Singapore : Singapore Airlines is contemplating establishing hubs outside of Singapore to reduce its dependency on the purely international market at Singapore Changi, which proved to be a huge liability during the Covid-19 pandemic, Chief Executive Goh Choon Phong said.
"We recognise that not having a domestic market means challenges. That's why we have a multi-hub strategy. We're setting up an external hub where we hope to be able to participate in the growth of that market," Goh said.
He did not elaborate on where the "external hub" could be located, although he hinted that any such expansion would entail equity investment in other airlines. Due to the regulatory environment in Asia, an application for extensive fifth-, seventh-, or ninth-freedom traffic rights would likely be an uphill battle for the carrier.
Currently, Singapore Airlines Group's only foreign venture is in India, where the holding owns a 49 per cent stake in Vistara (UK, Delhi Int'l).
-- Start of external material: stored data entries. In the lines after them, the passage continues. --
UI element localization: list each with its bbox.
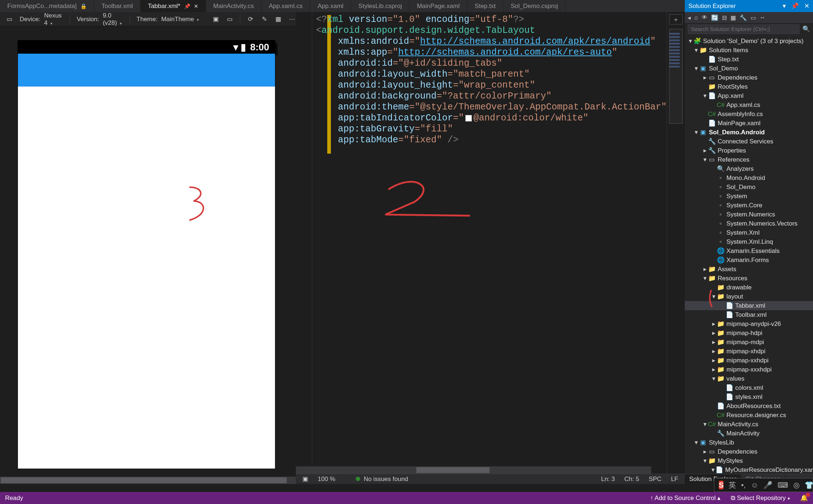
document-tab[interactable]: Toolbar.xml — [94, 0, 141, 12]
twisty-icon[interactable]: ▸ — [702, 147, 708, 154]
twisty-icon[interactable]: ▸ — [710, 347, 717, 355]
tree-item[interactable]: ▾📁MyStyles — [685, 456, 813, 465]
tree-item[interactable]: ▾📁values — [685, 374, 813, 383]
twisty-icon[interactable]: ▸ — [710, 320, 717, 328]
tree-item[interactable]: ▫System.Xml — [685, 228, 813, 237]
twisty-icon[interactable]: ▾ — [702, 156, 708, 163]
twisty-icon[interactable]: ▾ — [702, 457, 708, 465]
preview-icon[interactable]: ▭ — [751, 14, 756, 21]
document-tab[interactable]: App.xaml.cs — [262, 0, 310, 12]
showall-icon[interactable]: ▦ — [730, 14, 736, 21]
twisty-icon[interactable]: ▸ — [702, 74, 708, 81]
dropdown-icon[interactable]: ▾ — [783, 3, 786, 9]
scrollbar-thumb[interactable] — [416, 467, 489, 473]
add-source-control-button[interactable]: ↑ Add to Source Control ▴ — [650, 494, 721, 502]
search-icon[interactable]: 🔍 — [802, 25, 810, 33]
ime-smile-icon[interactable]: ☺ — [751, 481, 758, 489]
twisty-icon[interactable]: ▸ — [710, 338, 717, 346]
back-icon[interactable]: ◂ — [688, 14, 691, 21]
tree-item[interactable]: ▸📁mipmap-xxxhdpi — [685, 365, 813, 374]
refresh-icon[interactable]: 🔄 — [711, 14, 718, 21]
home-icon[interactable]: ⌂ — [694, 14, 698, 21]
ime-mic-icon[interactable]: 🎤 — [763, 481, 772, 489]
tree-item[interactable]: ▾▣Sol_Demo.Android — [685, 128, 813, 137]
refresh-icon[interactable]: ⟳ — [247, 15, 254, 24]
code-minimap[interactable]: ＋ — [667, 12, 685, 484]
layout2-icon[interactable]: ▭ — [226, 15, 233, 24]
twisty-icon[interactable]: ▾ — [693, 439, 699, 446]
tree-item[interactable]: 📁RootStyles — [685, 82, 813, 91]
twisty-icon[interactable]: ▸ — [702, 448, 708, 455]
tree-item[interactable]: ▸📁mipmap-xxhdpi — [685, 356, 813, 365]
twisty-icon[interactable]: ▾ — [710, 466, 715, 474]
twisty-icon[interactable]: ▸ — [710, 357, 717, 364]
pin-icon[interactable]: 📌 — [791, 3, 799, 9]
tree-item[interactable]: ▸🔧Properties — [685, 146, 813, 155]
tree-item[interactable]: 📄Toolbar.xml — [685, 310, 813, 319]
ime-skin-icon[interactable]: 👕 — [805, 481, 813, 489]
tree-item[interactable]: ▸▭Dependencies — [685, 447, 813, 456]
view-switch-icon[interactable]: ▣ — [302, 475, 308, 483]
close-icon[interactable]: ✕ — [194, 3, 198, 9]
scrollbar-thumb[interactable] — [1, 477, 287, 483]
tree-item[interactable]: ▾▣Sol_Demo — [685, 64, 813, 73]
tree-item[interactable]: ▾▭References — [685, 155, 813, 164]
twisty-icon[interactable]: ▾ — [702, 92, 708, 100]
zoom-level[interactable]: 100 % — [318, 476, 335, 483]
document-tab[interactable]: Sol_Demo.csproj — [503, 0, 565, 12]
preview-scrollbar[interactable] — [0, 477, 296, 484]
tree-item[interactable]: 📄colors.xml — [685, 383, 813, 392]
tree-item[interactable]: ▾📁layout — [685, 292, 813, 301]
ime-punct-icon[interactable]: •, — [741, 481, 746, 489]
code-editor[interactable]: <?xml version="1.0" encoding="utf-8"?> <… — [312, 12, 667, 484]
solution-root[interactable]: ▾ 🧩 Solution 'Sol_Demo' (3 of 3 projects… — [685, 36, 813, 46]
tree-item[interactable]: ▫System.Xml.Linq — [685, 237, 813, 246]
tree-item[interactable]: ▫System.Numerics — [685, 210, 813, 219]
tree-item[interactable]: C#Resource.designer.cs — [685, 411, 813, 420]
tree-item[interactable]: ▸📁Assets — [685, 265, 813, 274]
tree-item[interactable]: ▾▣StylesLib — [685, 438, 813, 447]
tree-item[interactable]: ▫System.Core — [685, 201, 813, 210]
tree-item[interactable]: ▾📄App.xaml — [685, 91, 813, 100]
theme-selector[interactable]: MainTheme — [161, 16, 199, 23]
document-tab[interactable]: FormsAppCo...metadata]🔒 — [0, 0, 94, 12]
twisty-icon[interactable]: ▾ — [710, 293, 717, 300]
tree-item[interactable]: ▾📁Resources — [685, 274, 813, 283]
document-tab[interactable]: MainActivity.cs — [206, 0, 262, 12]
tree-item[interactable]: ▸📁mipmap-mdpi — [685, 338, 813, 347]
twisty-icon[interactable]: ▾ — [693, 46, 699, 54]
add-tab-icon[interactable]: ＋ — [669, 14, 683, 24]
properties-icon[interactable]: 🔧 — [740, 14, 747, 21]
tree-item[interactable]: ▾📄MyOuterResourceDictionary.xar — [685, 465, 813, 474]
document-tab[interactable]: App.xaml — [310, 0, 351, 12]
close-icon[interactable]: ✕ — [804, 3, 809, 9]
search-input[interactable] — [688, 24, 799, 34]
twisty-icon[interactable]: ▾ — [702, 420, 708, 428]
tree-item[interactable]: 📁drawable — [685, 283, 813, 292]
ime-keyboard-icon[interactable]: ⌨ — [778, 481, 788, 489]
sync-icon[interactable]: 👁 — [702, 14, 707, 21]
tree-item[interactable]: 📄Tabbar.xml — [685, 301, 813, 310]
minimap-viewport[interactable] — [669, 29, 683, 124]
ime-logo-icon[interactable]: S — [719, 481, 724, 489]
tree-item[interactable]: C#AssemblyInfo.cs — [685, 109, 813, 119]
solution-tree[interactable]: ▾ 🧩 Solution 'Sol_Demo' (3 of 3 projects… — [685, 35, 813, 474]
tree-item[interactable]: 🔧Connected Services — [685, 137, 813, 146]
notification-bell-icon[interactable]: 🔔 — [800, 494, 808, 502]
tree-item[interactable]: 🌐Xamarin.Forms — [685, 255, 813, 265]
tree-item[interactable]: 🔍Analyzers — [685, 164, 813, 173]
pin-icon[interactable]: 📌 — [184, 3, 190, 9]
tree-item[interactable]: ▸📁mipmap-hdpi — [685, 328, 813, 338]
twisty-icon[interactable]: ▾ — [710, 375, 717, 382]
tree-item[interactable]: 🌐Xamarin.Essentials — [685, 246, 813, 255]
tree-item[interactable]: ▫Mono.Android — [685, 173, 813, 182]
tree-item[interactable]: ▸▭Dependencies — [685, 73, 813, 82]
twisty-icon[interactable]: ▸ — [710, 366, 717, 373]
tree-item[interactable]: 🔧MainActivity — [685, 429, 813, 438]
collapse-icon[interactable]: ⊟ — [722, 14, 727, 21]
tree-item[interactable]: ▾📁Solution Items — [685, 46, 813, 55]
twisty-icon[interactable]: ▸ — [702, 265, 708, 273]
tree-item[interactable]: ▸📁mipmap-xhdpi — [685, 347, 813, 356]
twisty-icon[interactable]: ▸ — [710, 329, 717, 337]
layout-icon[interactable]: ▣ — [212, 15, 220, 24]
The remaining 51 per cent stake is owned by Tata Sons.
Singapore Airlines, through its subsidiary Scoot, also owned a stake in Thai joint-venture NokScoot, a long-haul low-cost carrier which folded during the Covid-19 pandemic.
The Singaporean carrier suffered unprecedented losses when the tough travel restrictions imposed by the government cut off practically all international travel to and from Singapore. The airline relied on cargo operations and, over time, gradually reopening transit routes.
In the 2020 financial year ended on March 31, 2021, Singapore Airlines lost SGD 4.3 billion Singaporean dollars (USD 3.1 billion) and posted a 97.5 per cent drop in passenger numbers compared to the previous year, according to reports.